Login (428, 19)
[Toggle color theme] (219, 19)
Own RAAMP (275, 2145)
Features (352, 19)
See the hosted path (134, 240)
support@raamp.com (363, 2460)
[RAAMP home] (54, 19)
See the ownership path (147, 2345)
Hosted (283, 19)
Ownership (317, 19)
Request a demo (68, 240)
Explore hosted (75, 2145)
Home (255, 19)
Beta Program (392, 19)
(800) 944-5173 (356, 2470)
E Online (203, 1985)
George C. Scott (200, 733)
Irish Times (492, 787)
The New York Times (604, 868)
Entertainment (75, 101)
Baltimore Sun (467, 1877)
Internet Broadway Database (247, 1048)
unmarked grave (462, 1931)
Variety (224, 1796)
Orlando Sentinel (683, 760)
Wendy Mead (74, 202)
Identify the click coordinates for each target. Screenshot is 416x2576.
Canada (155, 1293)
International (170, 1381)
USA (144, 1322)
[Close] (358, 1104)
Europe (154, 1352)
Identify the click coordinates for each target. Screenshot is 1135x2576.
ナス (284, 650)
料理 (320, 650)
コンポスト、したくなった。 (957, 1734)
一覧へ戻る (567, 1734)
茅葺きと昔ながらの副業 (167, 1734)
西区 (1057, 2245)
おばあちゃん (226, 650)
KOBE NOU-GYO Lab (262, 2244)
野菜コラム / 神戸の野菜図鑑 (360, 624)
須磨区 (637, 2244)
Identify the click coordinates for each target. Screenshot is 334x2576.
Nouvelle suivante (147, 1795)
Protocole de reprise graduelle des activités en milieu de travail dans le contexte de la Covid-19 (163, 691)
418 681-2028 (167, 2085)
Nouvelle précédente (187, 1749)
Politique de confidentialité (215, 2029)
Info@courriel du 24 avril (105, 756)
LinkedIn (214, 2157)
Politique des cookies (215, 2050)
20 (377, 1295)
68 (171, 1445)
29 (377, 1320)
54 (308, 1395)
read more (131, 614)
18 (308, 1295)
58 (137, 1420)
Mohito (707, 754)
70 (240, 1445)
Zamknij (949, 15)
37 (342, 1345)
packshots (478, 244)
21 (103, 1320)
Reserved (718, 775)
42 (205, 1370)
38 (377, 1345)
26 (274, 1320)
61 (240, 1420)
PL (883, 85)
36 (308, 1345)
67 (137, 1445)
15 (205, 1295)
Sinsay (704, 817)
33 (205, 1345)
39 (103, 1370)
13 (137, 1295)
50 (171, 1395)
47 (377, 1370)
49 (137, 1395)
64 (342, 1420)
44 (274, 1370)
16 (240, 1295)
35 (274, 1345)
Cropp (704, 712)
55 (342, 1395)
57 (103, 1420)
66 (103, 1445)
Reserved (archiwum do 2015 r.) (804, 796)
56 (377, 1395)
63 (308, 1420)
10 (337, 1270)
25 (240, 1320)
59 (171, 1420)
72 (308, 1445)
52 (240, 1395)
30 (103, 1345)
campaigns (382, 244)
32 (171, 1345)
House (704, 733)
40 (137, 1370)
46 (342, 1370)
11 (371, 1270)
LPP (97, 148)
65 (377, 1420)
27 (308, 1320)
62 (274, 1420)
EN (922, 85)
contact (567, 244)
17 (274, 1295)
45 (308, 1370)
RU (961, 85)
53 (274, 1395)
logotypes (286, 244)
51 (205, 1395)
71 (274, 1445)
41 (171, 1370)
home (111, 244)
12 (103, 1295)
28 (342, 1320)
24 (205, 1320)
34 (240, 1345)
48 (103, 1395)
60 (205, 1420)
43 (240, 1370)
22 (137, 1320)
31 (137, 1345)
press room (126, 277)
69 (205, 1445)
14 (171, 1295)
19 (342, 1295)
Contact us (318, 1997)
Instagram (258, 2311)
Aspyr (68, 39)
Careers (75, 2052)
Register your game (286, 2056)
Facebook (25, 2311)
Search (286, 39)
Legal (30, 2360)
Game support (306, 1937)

****************

§ Work request:
With no line skipped, output the listing in full.

§ Solved problem:
Login (428, 19)
[Toggle color theme] (219, 19)
Own RAAMP (275, 2145)
Features (352, 19)
See the hosted path (134, 240)
support@raamp.com (363, 2460)
[RAAMP home] (54, 19)
See the ownership path (147, 2345)
Hosted (283, 19)
Ownership (317, 19)
Request a demo (68, 240)
Explore hosted (75, 2145)
Home (255, 19)
Beta Program (392, 19)
(800) 944-5173 (356, 2470)
E Online (203, 1985)
George C. Scott (200, 733)
Irish Times (492, 787)
The New York Times (604, 868)
Entertainment (75, 101)
Baltimore Sun (467, 1877)
Internet Broadway Database (247, 1048)
unmarked grave (462, 1931)
Variety (224, 1796)
Orlando Sentinel (683, 760)
Wendy Mead (74, 202)
Identify the click coordinates for each target. Screenshot is 416x2576.
Canada (155, 1293)
International (170, 1381)
USA (144, 1322)
[Close] (358, 1104)
Europe (154, 1352)
Identify the click coordinates for each target. Screenshot is 1135x2576.
ナス (284, 650)
料理 (320, 650)
コンポスト、したくなった。 (957, 1734)
一覧へ戻る (567, 1734)
茅葺きと昔ながらの副業 (167, 1734)
西区 (1057, 2245)
おばあちゃん (226, 650)
KOBE NOU-GYO Lab (262, 2244)
野菜コラム / 神戸の野菜図鑑 (360, 624)
須磨区 (637, 2244)
Identify the click coordinates for each target. Screenshot is 334x2576.
Nouvelle suivante (147, 1795)
Protocole de reprise graduelle des activités en milieu de travail dans le contexte de la Covid-19 (163, 691)
418 681-2028 (167, 2085)
Nouvelle précédente (187, 1749)
Politique de confidentialité (215, 2029)
Info@courriel du 24 avril (105, 756)
LinkedIn (214, 2157)
Politique des cookies (215, 2050)
20 (377, 1295)
68 (171, 1445)
29 (377, 1320)
54 (308, 1395)
read more (131, 614)
18 (308, 1295)
58 (137, 1420)
Mohito (707, 754)
70 (240, 1445)
Zamknij (949, 15)
37 (342, 1345)
packshots (478, 244)
21 (103, 1320)
Reserved (718, 775)
42 (205, 1370)
38 (377, 1345)
26 (274, 1320)
61 (240, 1420)
PL (883, 85)
36 (308, 1345)
67 (137, 1445)
15 (205, 1295)
Sinsay (704, 817)
33 (205, 1345)
39 (103, 1370)
13 (137, 1295)
50 (171, 1395)
47 (377, 1370)
49 (137, 1395)
64 (342, 1420)
44 (274, 1370)
16 (240, 1295)
35 (274, 1345)
Cropp (704, 712)
55 (342, 1395)
57 (103, 1420)
66 (103, 1445)
Reserved (archiwum do 2015 r.) (804, 796)
56 (377, 1395)
63 (308, 1420)
10 (337, 1270)
25 (240, 1320)
59 (171, 1420)
72 (308, 1445)
52 (240, 1395)
30 (103, 1345)
campaigns (382, 244)
32 (171, 1345)
House (704, 733)
40 (137, 1370)
46 (342, 1370)
11 (371, 1270)
LPP (97, 148)
65 (377, 1420)
27 (308, 1320)
62 (274, 1420)
EN (922, 85)
contact (567, 244)
17 (274, 1295)
45 (308, 1370)
RU (961, 85)
53 (274, 1395)
logotypes (286, 244)
51 (205, 1395)
71 (274, 1445)
41 (171, 1370)
home (111, 244)
12 (103, 1295)
28 (342, 1320)
24 (205, 1320)
34 (240, 1345)
48 (103, 1395)
60 (205, 1420)
43 (240, 1370)
22 (137, 1320)
31 (137, 1345)
press room (126, 277)
69 (205, 1445)
14 (171, 1295)
19 (342, 1295)
Contact us (318, 1997)
Instagram (258, 2311)
Aspyr (68, 39)
Careers (75, 2052)
Register your game (286, 2056)
Facebook (25, 2311)
Search (286, 39)
Legal (30, 2360)
Game support (306, 1937)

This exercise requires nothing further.